The wireless device successively creates compressed data by associating each collected data sample to a cluster. The cluster has a cluster centroid, a cluster counter representative of a number of collected data samples determined to be normal and being associated with the cluster, and a number of outlier collected data samples associated with the cluster. The number of outlier collected data samples is a number of collected data samples determined to be anomalous with respect to the cluster. Further, the wireless device updates the cluster centroid to correspond to a mean position of all normal data samples that are associated with the cluster, and increases the cluster counter by one for each normal data sample that is associated with the cluster.

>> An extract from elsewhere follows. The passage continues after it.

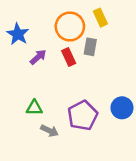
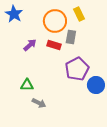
blue star: (18, 34) -> (14, 14), moved
red rectangle: (69, 57) -> (54, 45), turned -48
purple pentagon: (83, 115) -> (77, 69), moved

Further, the wireless device transmits, to the network node, the compressed data comprising the cluster centroid, the cluster counter, and the number of outlier collected data samples, which compressed data is to be used in the training of the machine learning model.

According to another aspect of embodiments herein, the object is achieved by a wireless device for assisting a network node to perform training of a machine learning model. The wireless device and the network node are configured to operate in a wireless communications system.

The wireless device is configured to collect a number of successive data samples for training of the machine learning model comprised in the network node.

The wireless device is configured to successively create compressed data by associating each collected data sample to a cluster. The cluster has a cluster centroid, a cluster counter representative of a number of collected data samples determined to be normal and being associated with the cluster, and a number of outlier collected data samples associated with the cluster. The number of outlier collected data samples is a number of collected data samples determined to be anomalous with respect to the cluster. Further, the wireless device is configured to update the cluster centroid to correspond to a mean position of all normal data samples that are associated with the cluster, and increases the cluster counter by one for each normal data sample that is associated with the cluster.

Further, the wireless device is configured to transmit, to the network node, the compressed data comprising the cluster centroid, the cluster counter, and the number of outlier collected data samples, which compressed data is to be used in the training of the machine learning model. According to another aspect of embodiments herein, the object is achieved by a method performed in a network node for training of a machine learning model. The network node and a wireless device operate in a wireless communications system.

The network node receives, from the wireless device, compressed data

corresponding to a cluster centroid, a cluster counter, and a number of outlier collected data samples associated with a cluster, which compressed data is a compressed representation of data samples collected by the wireless device.

Further, the network node trains the machine learning model using the received compressed data as input to the machine learning model. According to another aspect of embodiments herein, the object is achieved by a network node for training of a machine learning model. The network node and a wireless device are configured to operate in a wireless communications system.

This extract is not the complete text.